The lesson of this experience is not about faith, but about living in a context of being aware of God through the spirit. If you have ever participated in prayer for the sick or an anointing of the sick as described by James, you’ll understand that men and women do not heal the sick. The healing of the sick in the household of faith is an interaction between God and those who are ill.
 
To give comfort to and to pray with and on behalf of the sick is a marvelous work and experience – one in which we should never be so foolish as to assume that God absolutely needs us to work a miracle. Rather, when we join ourselves to the sick in love and prayer, the gift of healing is given not only to the ill person, but to each participant.

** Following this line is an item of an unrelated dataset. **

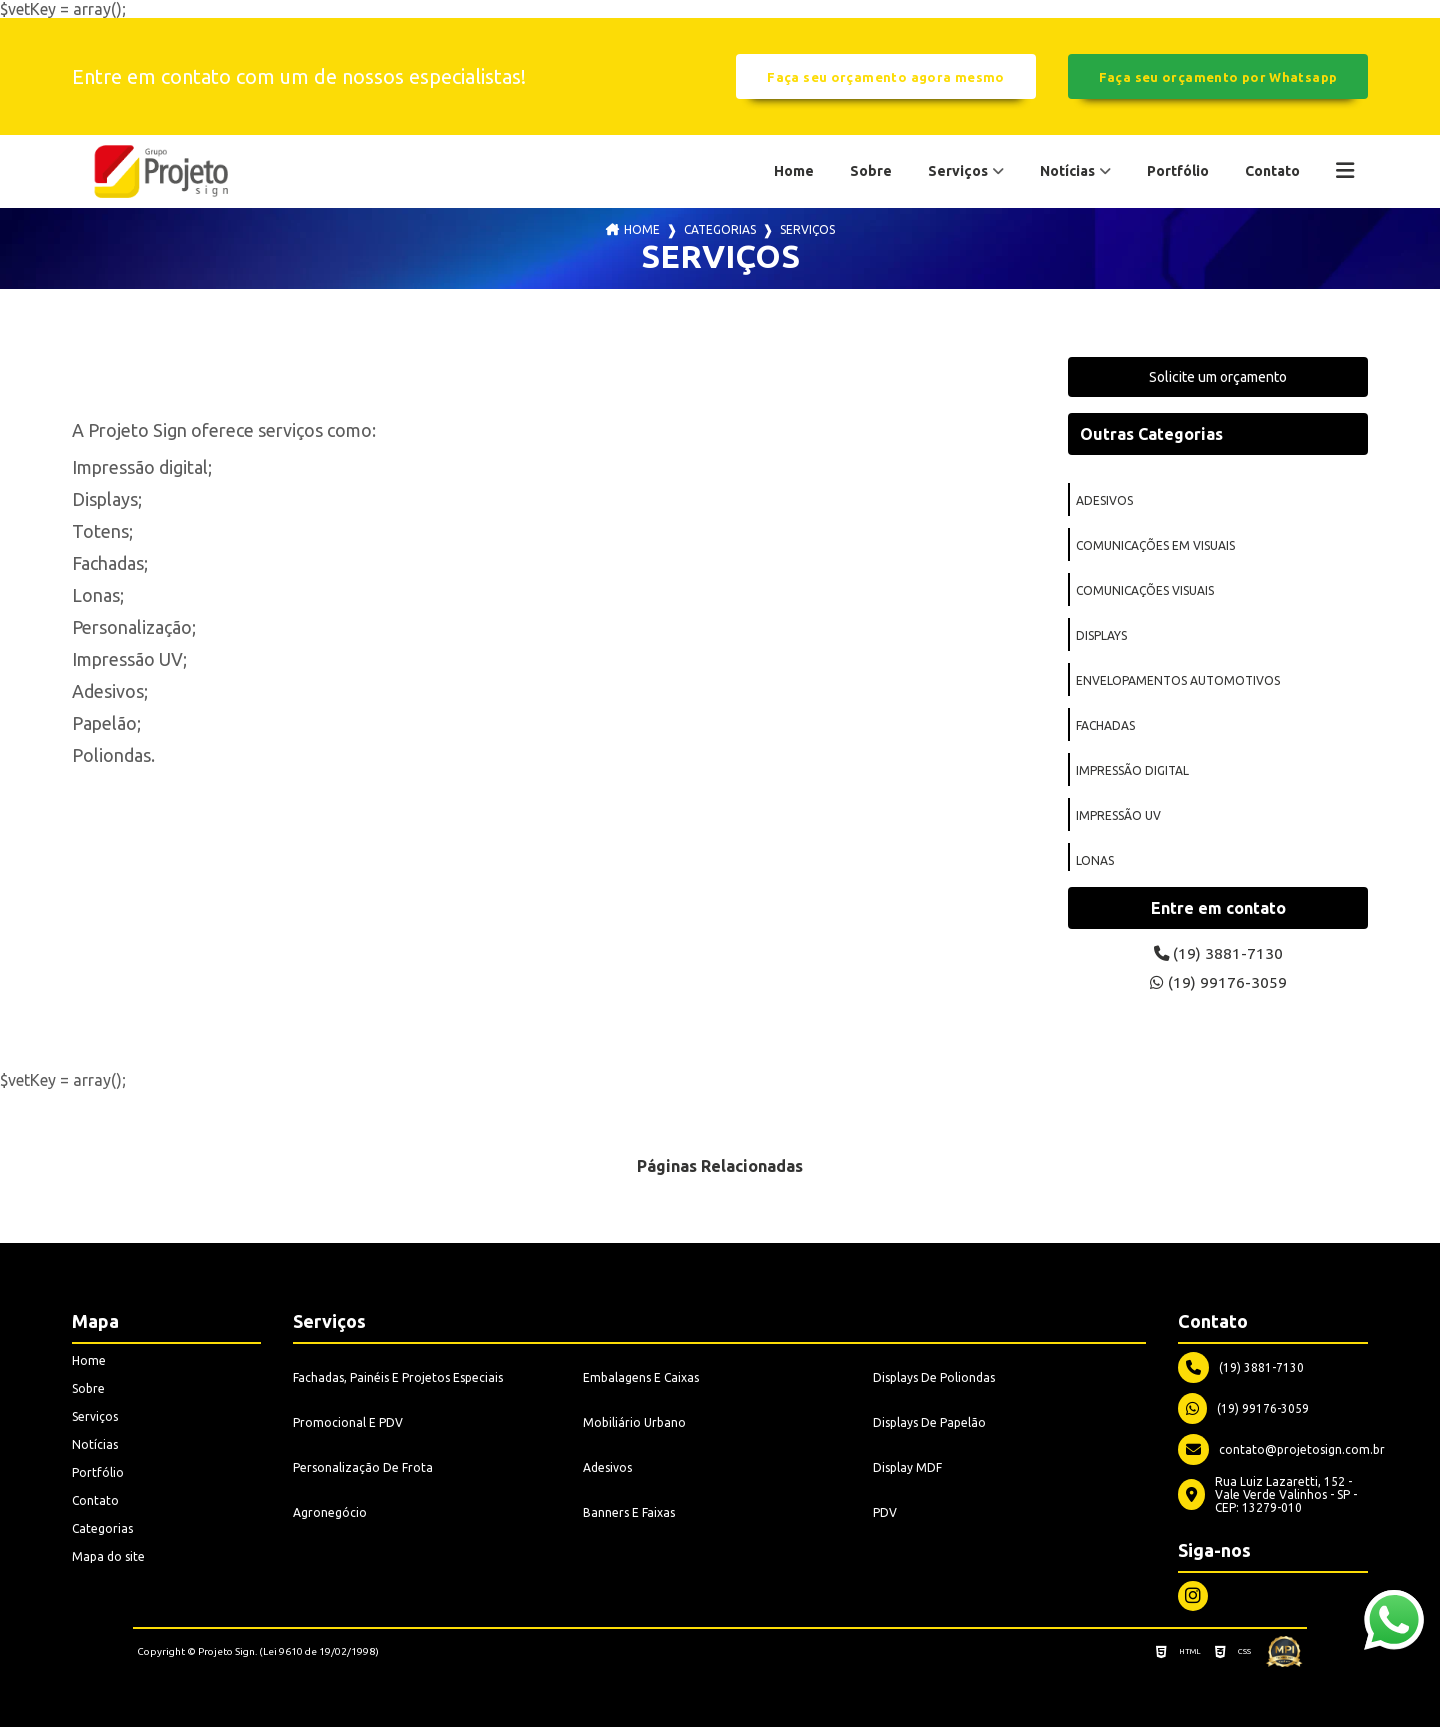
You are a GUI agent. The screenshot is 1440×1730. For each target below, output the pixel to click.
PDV (885, 1515)
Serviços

“But the manifestation of the Spirit is given to every man to profit withal.

For to one is given by the Spirit the word of wisdom;

to another the word of knowledge by the same Spirit;

To another faith by the same Spirit; to another the gifts of healing by the same Spirit;

To another the working of miracles; to another prophecy; to another discerning of spirits;

to another divers kinds of tongues;

to another the interpretation of tongues:

But all these worketh that one and the selfsame Spirit, dividing to every man severally as he will. For as the body is one, and hath many members, and all the members of that one body, being many, are one body: so also is Christ.” –Epistle to Corinthians-

Specific spiritual experiences do not have as their primary purpose a function of promoting faith. In the church of my childhood I was taught that any spiritual experience was a “faith promoting experience” intended by God as personal verification to me that I belonged to the only true church on the face of the earth.
 
However, over my lifetime I came to understand that epiphany, illumination and flashes of inspiration lead to a greater sense and awareness of prompting and guidance – not in the manner of a human puppet who assumes that he only moves because God pulls the strings – but in a manner of coming to know and understand that the kingdom of God is within.
 
The kingdom of God within is a beautiful and fully illuminated place where there is constant opportunity to know one’s self more completely, a constant opportunity for enhanced personal insight and wisdom, and most importantly, the on-going reality of God.
 
The kingdom of God within each of us is a place where we can see clearly through the window pane, because, as Watts expressed it, we are not too busy painting on the clear crystal pictures of what we think or what other mortals have told us is inside.
 
Does not the Spirit suggest that it shall come to pass in the last days, (saith God), that I will pour out of my Spirit upon all flesh: and your sons and your daughters shall prophesy about themselves and their lives, and your young men and young women shall see visions with understanding, and your old men and old women shall dream dreams that reflect what they have done?
 
If we think we need someone else’s approval or assent to live spiritually in this manner, we deceive ourselves. Within us we are led to God; led to discover union with the God of love and compassion.
 
That is God’s Gift of the Holy Spirit to humankind.